Stored records
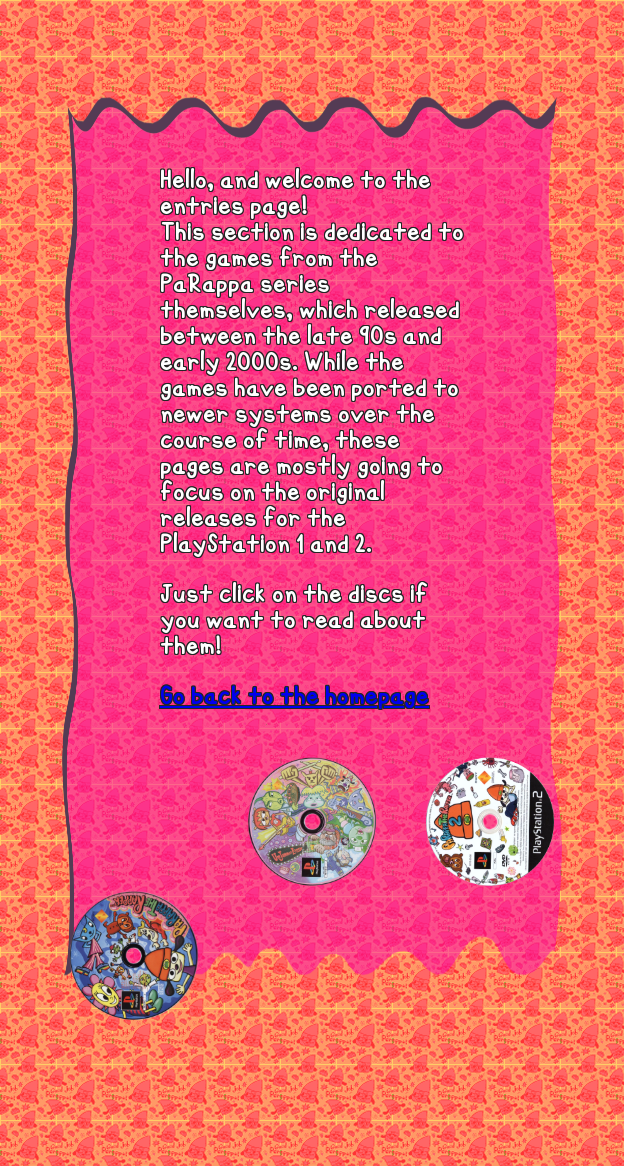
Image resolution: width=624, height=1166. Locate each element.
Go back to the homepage (294, 697)
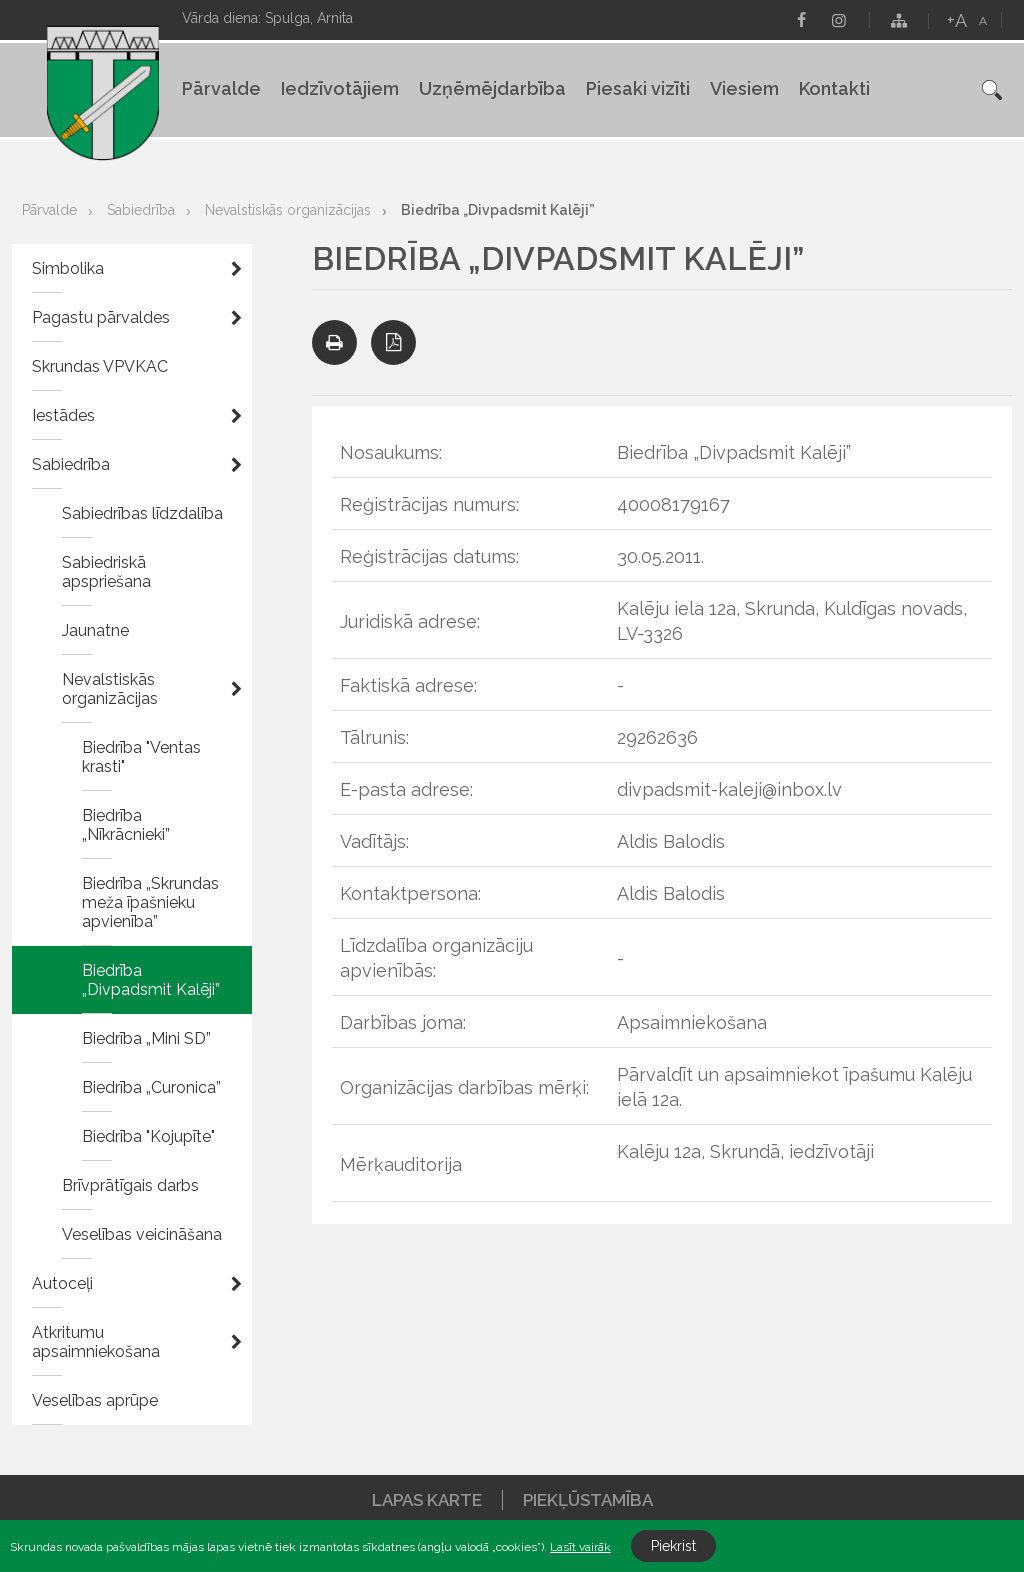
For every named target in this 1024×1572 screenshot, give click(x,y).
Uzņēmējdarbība (492, 88)
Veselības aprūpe (95, 1400)
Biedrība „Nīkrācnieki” (126, 825)
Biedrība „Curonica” (151, 1087)
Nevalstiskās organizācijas (288, 210)
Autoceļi (62, 1283)
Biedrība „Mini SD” (146, 1038)
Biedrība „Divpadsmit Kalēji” (498, 210)
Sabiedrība (141, 210)
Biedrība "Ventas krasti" (141, 757)
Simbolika (68, 268)
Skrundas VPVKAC (100, 366)
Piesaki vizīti (638, 88)
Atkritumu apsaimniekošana (96, 1342)
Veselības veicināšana (142, 1234)
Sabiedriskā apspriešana (106, 572)
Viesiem (744, 88)
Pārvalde (221, 88)
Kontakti (834, 88)
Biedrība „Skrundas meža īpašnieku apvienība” (150, 902)
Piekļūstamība (588, 1500)
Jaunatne (95, 630)
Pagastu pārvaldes (101, 317)
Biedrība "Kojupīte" (148, 1136)
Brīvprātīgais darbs (130, 1185)
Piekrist (673, 1546)
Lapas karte (427, 1500)
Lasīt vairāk (580, 1547)
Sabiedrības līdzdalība (142, 513)
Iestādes (63, 415)
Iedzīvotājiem (340, 88)
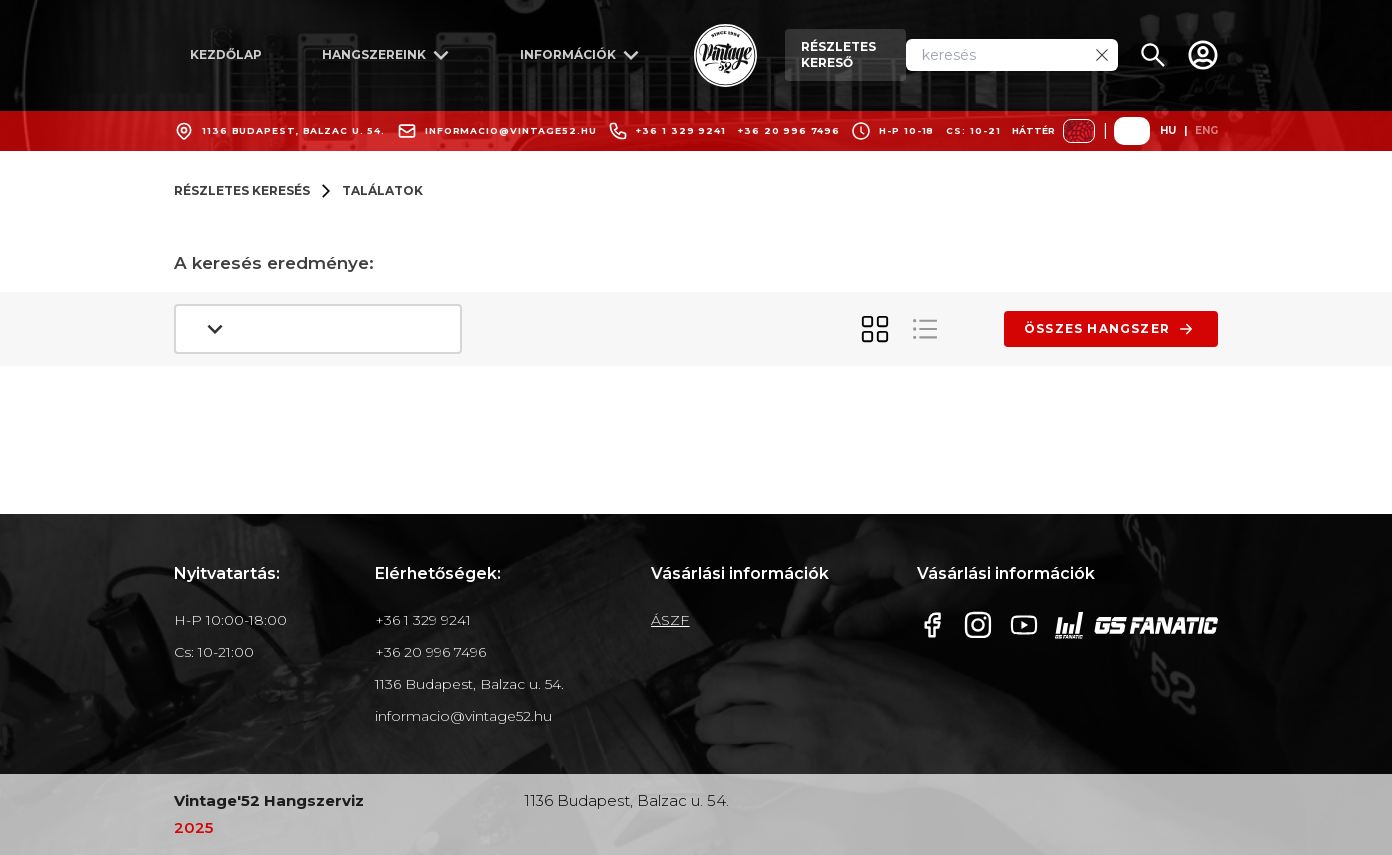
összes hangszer (1111, 329)
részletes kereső (838, 54)
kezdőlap (226, 54)
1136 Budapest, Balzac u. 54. (293, 130)
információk (583, 55)
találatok (382, 190)
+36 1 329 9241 (681, 130)
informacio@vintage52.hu (511, 130)
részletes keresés (242, 190)
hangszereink (389, 55)
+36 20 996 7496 (789, 130)
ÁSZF (670, 620)
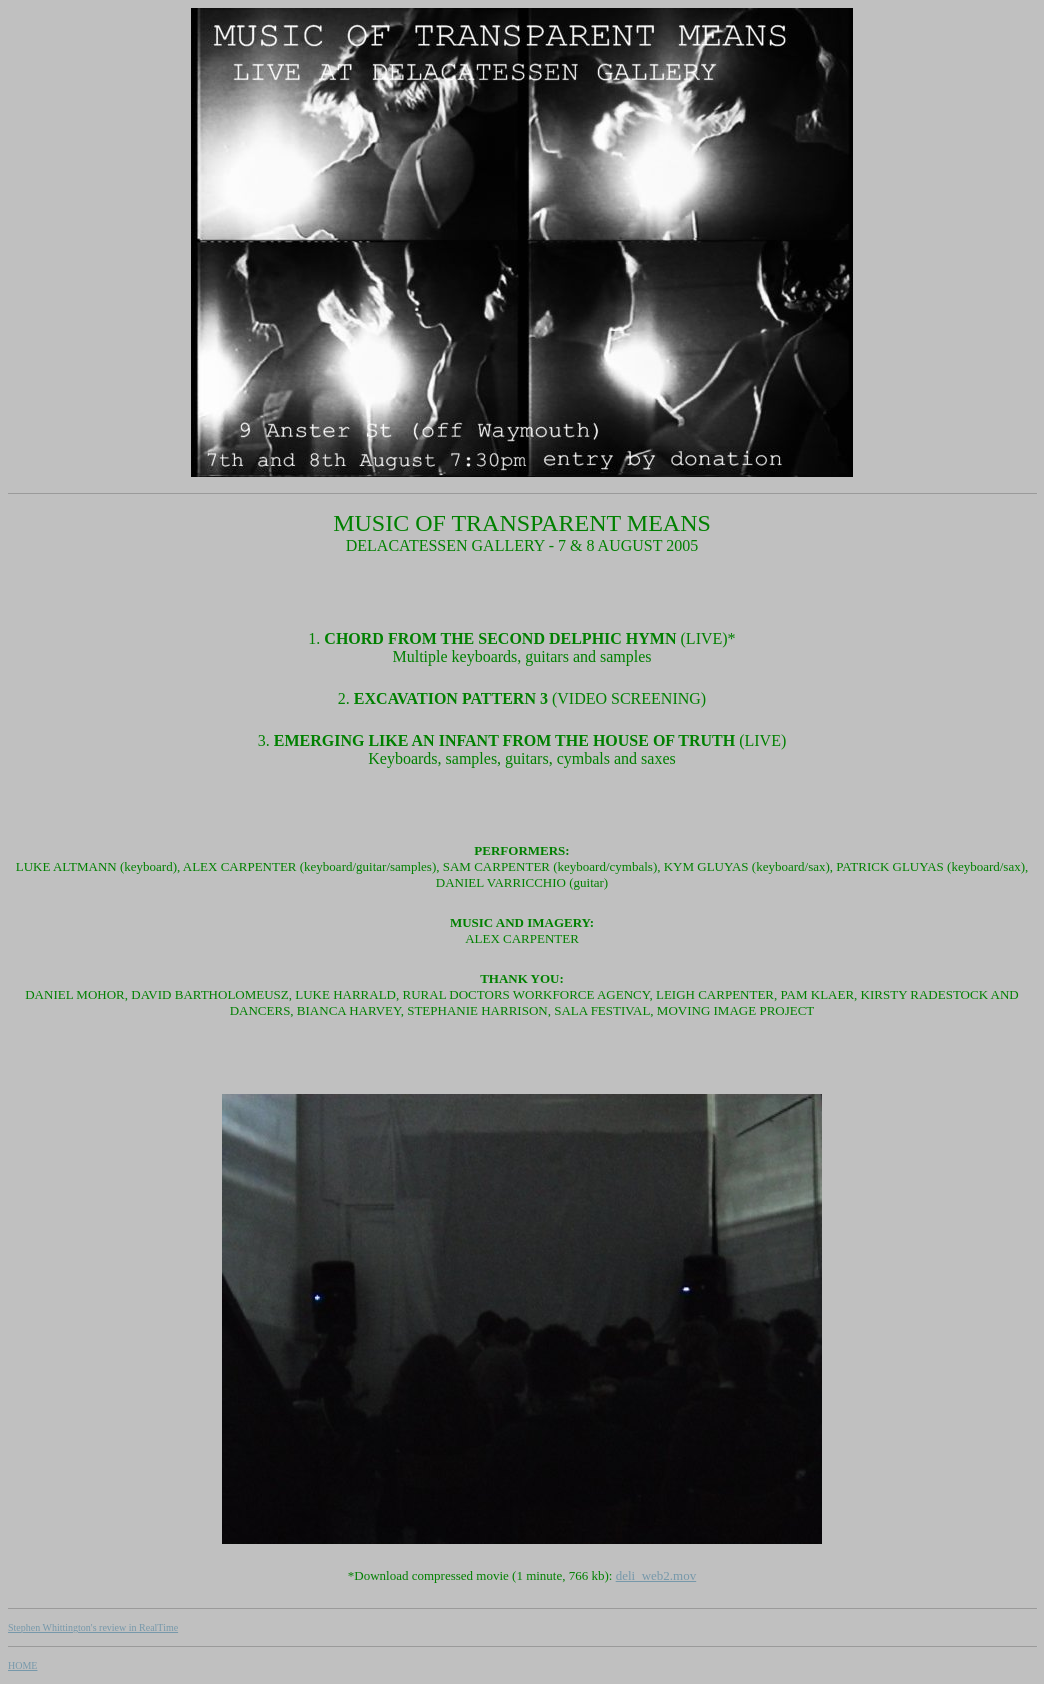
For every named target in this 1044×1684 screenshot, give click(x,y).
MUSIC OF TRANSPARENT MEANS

### Instructions for the task
Wherever a line of the data above contains "every", copy that line.

### Solution for this exercise
For every named target in this 1024×1572 screenshot, give click(x,y).
For every named target in this 1044×1684 screenshot, give click(x,y).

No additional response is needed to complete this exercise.